Seperti dilansir Reuters, Selasa (2/8/2022), Menteri Luar Negeri (Menlu) AS Antony Blinken mengatakan AS 'sangat prihatin' bahwa PLTN Zaporizhzhia sekarang menjadi salah satu pangkalan militer Rusia yang digunakan untuk melancarkan serangan terhadap pasukan Ukraina di dekatnya.
Pada Maret lalu, Rusia dituduh melancarkan gempuran berbahaya yang sangat dekat dengan PLTN itu.
"Tentu saja Ukraina tidak bisa membalas serangan supaya jangan terjadi insiden mengerikan yang melibatkan pembangkit nuklir," ucap Blinken kepada wartawan usai menghadiri pembicaraan nonproliferasi nuklir di markas Perserikatan Bangsa-bangsa (PBB) di New York pada Senin (1/8) waktu setempat.
Blinken menyebut tindakan Rusia itu lebih parah daripada penggunaan 'perisai manusia'. Dia menyebut Rusia telah menggunakan 'perisai nuklir'.
Misi Rusia untuk PBB menolak keras tuduhan Blinken tersebut.
"Kami berulang kali menyatakan bahwa tindakan angkatan bersenjata kami sama sekali tidak merusak keamanan nuklir Ukraina atau menghalangi operasi rutin PLTN (pembangkit tenaga nuklir)," kata misi Rusia di PBB dalam sebuah pernyataan.

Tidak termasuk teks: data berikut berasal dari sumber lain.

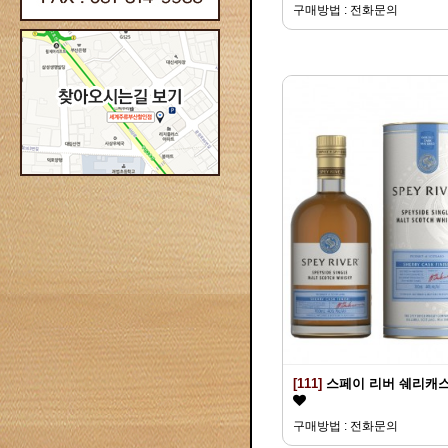
구매방법 : 전화문의
[111]
스페이 리버 쉐리캐
구매방법 : 전화문의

Dalam pembicaraan di New York, Wakil Menlu Ukraina Mykola Tochytskyi menyatakan 'tindakan bersama yang kuat diperlukan untuk mencegah bencana nuklir'. Dia juga menyerukan komunitas internasional untuk 'menutup wilayah udara' di atas PLTN Ukraina itu dengan sistem pertahanan udara.
Invasi Rusia ke Ukraina yang diperintahkan Presiden Vladimir Putin sejak 24 Februari lalu telah memicu konflik terbesar di kawasan Eropa sejak Perang Dunia II. Ribuan orang dilaporkan tewas, dengan jutaan orang lainnya terpaksa mengungsi dan sebagian besar wilayah Ukraina menjadi puing-puing akibat pertempuran.